Nearly a year after giving its recreational marijuana program an early start, Nevada is making additional licenses available, but only for businesses that already have permanent or provisional medical marijuana certificates.
The program expansion comes at a time when the industry still is growing at a healthy clip: In March, medical and recreational cannabis sales totaled $49.6 million, up nearly 25% from $39.9 million in July 2017, according to statistics released by the state.
Rec MJ sales alone topped $41 million in March, the most recent figures available.
The application period for the additional opportunities runs June 13-23, according to Stephanie Klapstein, public information officer for the Nevada Department of Taxation.
- Medical marijuana establishments that don’t already have adult-use licenses can try to acquire the same number and type of licenses they hold in the medical program.
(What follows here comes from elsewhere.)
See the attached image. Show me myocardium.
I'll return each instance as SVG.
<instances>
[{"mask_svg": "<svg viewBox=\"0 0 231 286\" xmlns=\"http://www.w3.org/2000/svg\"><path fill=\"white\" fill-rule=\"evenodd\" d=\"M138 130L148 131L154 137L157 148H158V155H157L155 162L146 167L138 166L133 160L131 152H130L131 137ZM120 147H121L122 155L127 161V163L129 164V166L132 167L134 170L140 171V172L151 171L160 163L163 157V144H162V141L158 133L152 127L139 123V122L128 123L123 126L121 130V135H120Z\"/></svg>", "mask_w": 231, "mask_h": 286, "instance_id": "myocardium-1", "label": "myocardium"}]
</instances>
Under this category, she wrote, a maximum of 13 adult-use licenses could be issued in total, including seven cultivation, four processing, one retail and one lab.
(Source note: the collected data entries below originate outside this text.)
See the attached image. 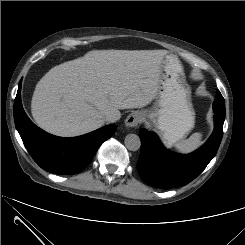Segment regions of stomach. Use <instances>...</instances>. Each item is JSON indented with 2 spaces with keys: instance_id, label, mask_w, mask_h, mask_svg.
Returning <instances> with one entry per match:
<instances>
[{
  "instance_id": "1",
  "label": "stomach",
  "mask_w": 245,
  "mask_h": 245,
  "mask_svg": "<svg viewBox=\"0 0 245 245\" xmlns=\"http://www.w3.org/2000/svg\"><path fill=\"white\" fill-rule=\"evenodd\" d=\"M145 118L160 132L168 145L182 141L193 129L195 112L190 88L184 81L183 66L172 54L162 61L156 103Z\"/></svg>"
}]
</instances>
- An additional 71 provisional MMJ certificate holders are eligible to apply for adult-use licenses under the same type, with this breakdown: 44 cultivation, 23 processing, three retail and one lab.
Under law, the Nevada Department of Taxation has 90 days to approve or deny an application.
Later this summer or early fall, the state will open applications for existing MMJ certificate holders to apply for any type and number of adult-use licenses, Klapstein said.
The state so far has issued 61 adult-use retail store licenses. Available licenses are based on population per county, up to the statewide cap of 132.
On Nov. 16, the statutory period of exclusivity ends. At that point, any person – regardless of whether he or she is already in the marijuana business – is eligible to apply for any license type.
But the state doesn’t know when it might hold an application period after that date, Klapstein said.